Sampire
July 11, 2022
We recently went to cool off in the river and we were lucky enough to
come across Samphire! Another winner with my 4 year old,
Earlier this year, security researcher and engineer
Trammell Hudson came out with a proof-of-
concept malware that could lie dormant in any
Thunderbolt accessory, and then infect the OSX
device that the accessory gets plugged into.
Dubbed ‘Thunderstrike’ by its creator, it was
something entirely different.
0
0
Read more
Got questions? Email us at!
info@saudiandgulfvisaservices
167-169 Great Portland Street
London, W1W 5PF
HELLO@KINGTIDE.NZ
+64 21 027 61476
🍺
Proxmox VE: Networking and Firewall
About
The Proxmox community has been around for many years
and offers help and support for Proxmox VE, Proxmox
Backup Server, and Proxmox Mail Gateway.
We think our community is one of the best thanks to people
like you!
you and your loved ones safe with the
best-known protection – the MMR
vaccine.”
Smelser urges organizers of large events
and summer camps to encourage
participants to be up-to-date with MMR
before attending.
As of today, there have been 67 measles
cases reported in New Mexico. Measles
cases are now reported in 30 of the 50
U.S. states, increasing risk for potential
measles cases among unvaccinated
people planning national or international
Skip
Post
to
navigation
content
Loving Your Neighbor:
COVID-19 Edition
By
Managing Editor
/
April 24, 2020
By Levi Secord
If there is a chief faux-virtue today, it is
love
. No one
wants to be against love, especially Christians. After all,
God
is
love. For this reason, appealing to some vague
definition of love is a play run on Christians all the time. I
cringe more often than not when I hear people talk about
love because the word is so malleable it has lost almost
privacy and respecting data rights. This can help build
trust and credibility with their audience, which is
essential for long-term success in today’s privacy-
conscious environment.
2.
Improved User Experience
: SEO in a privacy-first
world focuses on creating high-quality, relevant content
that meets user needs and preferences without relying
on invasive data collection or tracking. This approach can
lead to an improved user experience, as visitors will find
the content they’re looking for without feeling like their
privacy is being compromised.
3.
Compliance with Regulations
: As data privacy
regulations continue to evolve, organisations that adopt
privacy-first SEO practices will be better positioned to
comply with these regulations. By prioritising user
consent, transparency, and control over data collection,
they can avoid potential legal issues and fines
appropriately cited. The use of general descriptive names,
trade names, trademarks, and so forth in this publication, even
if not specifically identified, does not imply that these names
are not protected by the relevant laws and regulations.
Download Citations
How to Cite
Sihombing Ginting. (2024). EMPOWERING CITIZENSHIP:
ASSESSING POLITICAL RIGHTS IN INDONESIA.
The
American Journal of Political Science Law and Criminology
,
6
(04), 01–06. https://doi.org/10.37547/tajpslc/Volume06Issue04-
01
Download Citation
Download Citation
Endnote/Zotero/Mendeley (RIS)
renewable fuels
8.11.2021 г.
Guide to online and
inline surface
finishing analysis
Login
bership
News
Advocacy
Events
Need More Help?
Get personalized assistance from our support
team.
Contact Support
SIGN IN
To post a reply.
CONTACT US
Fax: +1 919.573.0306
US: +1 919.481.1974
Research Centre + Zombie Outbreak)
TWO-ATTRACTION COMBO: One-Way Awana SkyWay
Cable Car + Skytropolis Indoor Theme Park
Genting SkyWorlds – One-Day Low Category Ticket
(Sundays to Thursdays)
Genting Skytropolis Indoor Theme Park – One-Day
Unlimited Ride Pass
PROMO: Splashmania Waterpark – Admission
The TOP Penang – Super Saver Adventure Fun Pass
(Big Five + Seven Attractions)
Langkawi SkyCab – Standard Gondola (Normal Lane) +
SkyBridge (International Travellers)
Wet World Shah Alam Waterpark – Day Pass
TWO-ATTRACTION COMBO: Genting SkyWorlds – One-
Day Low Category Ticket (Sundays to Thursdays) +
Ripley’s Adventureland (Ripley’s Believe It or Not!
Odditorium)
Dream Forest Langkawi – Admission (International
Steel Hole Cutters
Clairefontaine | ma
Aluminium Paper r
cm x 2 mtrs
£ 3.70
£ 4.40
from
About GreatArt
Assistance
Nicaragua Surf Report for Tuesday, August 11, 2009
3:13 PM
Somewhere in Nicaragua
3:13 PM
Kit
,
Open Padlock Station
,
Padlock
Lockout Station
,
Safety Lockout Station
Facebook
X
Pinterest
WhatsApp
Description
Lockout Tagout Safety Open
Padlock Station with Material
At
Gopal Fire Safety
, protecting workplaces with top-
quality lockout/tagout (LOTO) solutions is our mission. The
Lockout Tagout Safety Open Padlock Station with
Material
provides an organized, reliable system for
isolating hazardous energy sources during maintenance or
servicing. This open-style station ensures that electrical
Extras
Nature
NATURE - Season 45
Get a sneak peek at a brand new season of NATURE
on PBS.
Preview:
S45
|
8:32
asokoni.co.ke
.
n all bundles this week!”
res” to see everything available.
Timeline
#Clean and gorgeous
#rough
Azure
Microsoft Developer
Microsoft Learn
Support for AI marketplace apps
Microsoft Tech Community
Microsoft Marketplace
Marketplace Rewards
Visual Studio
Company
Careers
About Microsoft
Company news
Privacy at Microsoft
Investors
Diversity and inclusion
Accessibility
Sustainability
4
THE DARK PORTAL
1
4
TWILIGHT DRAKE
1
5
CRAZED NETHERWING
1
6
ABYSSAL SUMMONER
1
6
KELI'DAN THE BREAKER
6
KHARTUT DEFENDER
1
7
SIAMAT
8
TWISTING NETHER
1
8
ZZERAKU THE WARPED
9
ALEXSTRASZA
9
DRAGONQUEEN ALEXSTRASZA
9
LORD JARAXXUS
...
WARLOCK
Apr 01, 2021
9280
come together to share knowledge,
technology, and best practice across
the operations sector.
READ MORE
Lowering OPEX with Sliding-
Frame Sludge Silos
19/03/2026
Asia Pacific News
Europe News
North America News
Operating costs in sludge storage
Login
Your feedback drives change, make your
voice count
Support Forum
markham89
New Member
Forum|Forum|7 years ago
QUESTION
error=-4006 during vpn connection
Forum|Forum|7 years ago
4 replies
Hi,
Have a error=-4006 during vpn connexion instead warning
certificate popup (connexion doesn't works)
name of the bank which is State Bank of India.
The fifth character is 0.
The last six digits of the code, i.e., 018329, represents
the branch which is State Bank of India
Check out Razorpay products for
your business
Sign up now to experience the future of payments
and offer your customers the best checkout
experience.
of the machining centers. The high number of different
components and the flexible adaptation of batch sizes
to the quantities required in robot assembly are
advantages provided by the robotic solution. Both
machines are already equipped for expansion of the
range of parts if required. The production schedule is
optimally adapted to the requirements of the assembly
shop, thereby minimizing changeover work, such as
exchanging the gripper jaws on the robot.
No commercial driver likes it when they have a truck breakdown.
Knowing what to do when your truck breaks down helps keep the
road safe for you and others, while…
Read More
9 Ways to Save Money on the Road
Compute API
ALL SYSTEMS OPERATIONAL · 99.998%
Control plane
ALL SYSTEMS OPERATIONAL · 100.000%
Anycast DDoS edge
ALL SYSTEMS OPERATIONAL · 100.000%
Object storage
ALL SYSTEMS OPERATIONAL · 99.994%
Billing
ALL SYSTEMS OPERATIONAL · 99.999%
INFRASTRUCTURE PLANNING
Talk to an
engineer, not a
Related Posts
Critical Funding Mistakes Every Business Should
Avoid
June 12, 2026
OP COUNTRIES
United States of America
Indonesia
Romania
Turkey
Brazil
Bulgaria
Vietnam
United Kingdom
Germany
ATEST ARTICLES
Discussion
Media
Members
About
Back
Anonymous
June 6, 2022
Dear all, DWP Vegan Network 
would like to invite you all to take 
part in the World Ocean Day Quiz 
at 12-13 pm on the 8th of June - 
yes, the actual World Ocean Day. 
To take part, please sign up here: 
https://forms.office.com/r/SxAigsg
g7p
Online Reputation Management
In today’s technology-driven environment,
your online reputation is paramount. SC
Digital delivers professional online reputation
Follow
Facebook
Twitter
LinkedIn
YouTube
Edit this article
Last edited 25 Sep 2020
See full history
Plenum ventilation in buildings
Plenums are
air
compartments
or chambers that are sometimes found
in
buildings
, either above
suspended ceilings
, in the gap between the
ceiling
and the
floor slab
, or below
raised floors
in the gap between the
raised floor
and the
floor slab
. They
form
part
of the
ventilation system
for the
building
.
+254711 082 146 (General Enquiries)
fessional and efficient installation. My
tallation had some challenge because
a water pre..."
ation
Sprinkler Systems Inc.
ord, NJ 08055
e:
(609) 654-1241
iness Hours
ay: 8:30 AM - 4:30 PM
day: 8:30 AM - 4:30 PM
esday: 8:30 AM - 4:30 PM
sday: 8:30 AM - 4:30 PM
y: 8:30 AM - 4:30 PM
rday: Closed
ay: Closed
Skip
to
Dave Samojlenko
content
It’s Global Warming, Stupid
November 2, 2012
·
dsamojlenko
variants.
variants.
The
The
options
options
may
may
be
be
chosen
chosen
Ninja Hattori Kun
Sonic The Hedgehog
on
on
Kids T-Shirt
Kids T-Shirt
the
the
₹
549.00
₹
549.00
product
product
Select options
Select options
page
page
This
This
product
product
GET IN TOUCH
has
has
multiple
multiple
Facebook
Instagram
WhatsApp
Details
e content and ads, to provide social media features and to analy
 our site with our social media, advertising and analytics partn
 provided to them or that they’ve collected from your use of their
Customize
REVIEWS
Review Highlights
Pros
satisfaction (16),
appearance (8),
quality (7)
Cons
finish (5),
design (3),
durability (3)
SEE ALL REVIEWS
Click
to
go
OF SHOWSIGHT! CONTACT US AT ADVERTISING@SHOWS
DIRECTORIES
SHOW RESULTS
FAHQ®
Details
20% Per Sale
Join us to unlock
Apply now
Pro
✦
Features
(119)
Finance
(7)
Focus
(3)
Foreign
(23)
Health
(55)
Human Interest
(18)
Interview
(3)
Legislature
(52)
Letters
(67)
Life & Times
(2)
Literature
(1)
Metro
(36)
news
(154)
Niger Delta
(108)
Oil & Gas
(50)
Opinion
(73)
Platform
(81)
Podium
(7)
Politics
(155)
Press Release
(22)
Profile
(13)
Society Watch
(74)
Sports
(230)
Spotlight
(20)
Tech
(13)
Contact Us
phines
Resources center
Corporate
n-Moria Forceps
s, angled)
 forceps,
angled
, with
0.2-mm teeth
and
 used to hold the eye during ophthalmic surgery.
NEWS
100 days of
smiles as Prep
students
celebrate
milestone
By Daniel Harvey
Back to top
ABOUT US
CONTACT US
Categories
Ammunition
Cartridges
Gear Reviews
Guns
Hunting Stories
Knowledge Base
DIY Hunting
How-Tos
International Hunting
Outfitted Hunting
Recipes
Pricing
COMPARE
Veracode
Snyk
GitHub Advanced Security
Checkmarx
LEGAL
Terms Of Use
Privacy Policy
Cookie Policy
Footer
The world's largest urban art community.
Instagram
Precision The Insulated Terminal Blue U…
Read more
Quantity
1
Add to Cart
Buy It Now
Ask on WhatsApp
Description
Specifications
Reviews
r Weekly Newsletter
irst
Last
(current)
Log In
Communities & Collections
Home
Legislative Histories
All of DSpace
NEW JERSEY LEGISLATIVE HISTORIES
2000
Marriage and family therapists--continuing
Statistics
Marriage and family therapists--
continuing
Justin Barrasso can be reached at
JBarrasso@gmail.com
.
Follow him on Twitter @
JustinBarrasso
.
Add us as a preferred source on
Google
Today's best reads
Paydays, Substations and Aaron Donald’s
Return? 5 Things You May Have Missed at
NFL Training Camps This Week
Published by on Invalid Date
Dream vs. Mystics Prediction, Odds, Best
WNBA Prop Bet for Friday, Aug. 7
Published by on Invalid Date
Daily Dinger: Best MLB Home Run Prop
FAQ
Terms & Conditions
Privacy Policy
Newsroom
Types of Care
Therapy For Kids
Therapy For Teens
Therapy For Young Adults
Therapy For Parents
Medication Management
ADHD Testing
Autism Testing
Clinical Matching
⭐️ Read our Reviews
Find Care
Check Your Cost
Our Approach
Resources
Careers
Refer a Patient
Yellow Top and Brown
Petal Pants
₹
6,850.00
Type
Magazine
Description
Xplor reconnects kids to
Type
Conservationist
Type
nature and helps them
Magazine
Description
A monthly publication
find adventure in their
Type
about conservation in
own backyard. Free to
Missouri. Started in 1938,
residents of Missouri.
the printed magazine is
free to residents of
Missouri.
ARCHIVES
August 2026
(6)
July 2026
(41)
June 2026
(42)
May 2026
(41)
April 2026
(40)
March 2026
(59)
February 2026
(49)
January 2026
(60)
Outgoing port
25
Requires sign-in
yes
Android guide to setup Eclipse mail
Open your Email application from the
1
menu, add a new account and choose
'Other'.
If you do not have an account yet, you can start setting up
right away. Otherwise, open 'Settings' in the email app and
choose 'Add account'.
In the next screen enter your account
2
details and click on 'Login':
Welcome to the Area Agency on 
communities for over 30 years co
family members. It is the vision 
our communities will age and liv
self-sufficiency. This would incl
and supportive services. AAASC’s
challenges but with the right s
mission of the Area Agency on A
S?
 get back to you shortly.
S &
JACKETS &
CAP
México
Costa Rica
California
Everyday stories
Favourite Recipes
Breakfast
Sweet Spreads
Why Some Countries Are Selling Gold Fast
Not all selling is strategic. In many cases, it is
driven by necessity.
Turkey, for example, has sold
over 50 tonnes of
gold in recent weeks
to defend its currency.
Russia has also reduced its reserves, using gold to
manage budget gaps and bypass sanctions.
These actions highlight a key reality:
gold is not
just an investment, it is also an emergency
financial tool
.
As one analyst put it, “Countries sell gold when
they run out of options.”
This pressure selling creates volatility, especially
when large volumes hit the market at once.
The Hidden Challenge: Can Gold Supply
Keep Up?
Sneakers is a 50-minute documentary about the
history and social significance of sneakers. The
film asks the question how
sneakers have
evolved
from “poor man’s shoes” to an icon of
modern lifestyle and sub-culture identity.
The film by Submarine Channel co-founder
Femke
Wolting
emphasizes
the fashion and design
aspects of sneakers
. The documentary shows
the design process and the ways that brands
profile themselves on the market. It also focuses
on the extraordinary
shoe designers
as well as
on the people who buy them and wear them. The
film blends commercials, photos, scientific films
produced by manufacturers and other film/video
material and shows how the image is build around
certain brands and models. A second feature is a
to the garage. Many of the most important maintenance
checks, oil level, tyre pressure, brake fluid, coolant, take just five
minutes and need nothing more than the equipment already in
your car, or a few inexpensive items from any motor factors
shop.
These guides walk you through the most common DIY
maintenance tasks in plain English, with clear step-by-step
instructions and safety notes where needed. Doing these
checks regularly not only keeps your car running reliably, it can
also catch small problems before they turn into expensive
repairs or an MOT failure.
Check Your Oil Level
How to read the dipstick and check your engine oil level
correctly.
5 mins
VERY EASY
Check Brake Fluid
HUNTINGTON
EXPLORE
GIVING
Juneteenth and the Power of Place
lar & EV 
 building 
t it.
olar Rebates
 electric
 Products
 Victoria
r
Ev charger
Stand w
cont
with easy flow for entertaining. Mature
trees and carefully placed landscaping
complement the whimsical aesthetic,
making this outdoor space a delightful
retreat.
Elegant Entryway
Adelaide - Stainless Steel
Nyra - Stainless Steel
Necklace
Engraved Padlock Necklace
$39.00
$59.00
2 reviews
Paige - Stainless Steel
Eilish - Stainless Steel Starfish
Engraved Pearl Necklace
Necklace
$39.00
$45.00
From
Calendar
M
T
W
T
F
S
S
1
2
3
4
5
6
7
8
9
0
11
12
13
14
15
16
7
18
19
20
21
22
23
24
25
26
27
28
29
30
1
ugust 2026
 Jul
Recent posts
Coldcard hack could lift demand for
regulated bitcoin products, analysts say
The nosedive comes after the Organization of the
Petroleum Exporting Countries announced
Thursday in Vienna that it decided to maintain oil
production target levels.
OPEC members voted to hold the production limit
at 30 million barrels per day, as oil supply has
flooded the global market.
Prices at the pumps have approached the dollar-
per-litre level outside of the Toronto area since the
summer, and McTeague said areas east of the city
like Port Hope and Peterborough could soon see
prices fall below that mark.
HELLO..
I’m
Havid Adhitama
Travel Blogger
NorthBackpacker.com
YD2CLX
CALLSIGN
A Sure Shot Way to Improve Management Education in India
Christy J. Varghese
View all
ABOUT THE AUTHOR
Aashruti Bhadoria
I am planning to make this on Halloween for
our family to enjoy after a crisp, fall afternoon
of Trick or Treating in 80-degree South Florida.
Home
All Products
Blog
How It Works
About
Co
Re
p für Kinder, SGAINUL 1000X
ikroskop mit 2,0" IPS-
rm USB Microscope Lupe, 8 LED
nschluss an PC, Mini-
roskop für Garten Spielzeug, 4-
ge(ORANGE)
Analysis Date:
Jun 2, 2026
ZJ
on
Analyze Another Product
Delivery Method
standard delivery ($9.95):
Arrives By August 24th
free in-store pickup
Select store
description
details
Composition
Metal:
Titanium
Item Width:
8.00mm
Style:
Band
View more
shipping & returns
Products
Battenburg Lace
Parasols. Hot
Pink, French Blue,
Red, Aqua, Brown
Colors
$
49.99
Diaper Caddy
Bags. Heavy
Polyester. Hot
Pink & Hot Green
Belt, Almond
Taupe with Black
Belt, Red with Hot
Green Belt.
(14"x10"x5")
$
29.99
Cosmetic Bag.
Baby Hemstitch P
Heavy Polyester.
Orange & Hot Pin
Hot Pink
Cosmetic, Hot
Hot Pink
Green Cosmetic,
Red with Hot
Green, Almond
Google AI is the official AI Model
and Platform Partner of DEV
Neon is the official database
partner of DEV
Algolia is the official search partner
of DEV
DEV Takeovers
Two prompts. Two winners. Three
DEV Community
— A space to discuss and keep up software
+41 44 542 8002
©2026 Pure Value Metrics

YOUR INSTRUCTIONS> Within the listing above, count the lines that contain the string "accessory". Give only the number.

REPLY> 2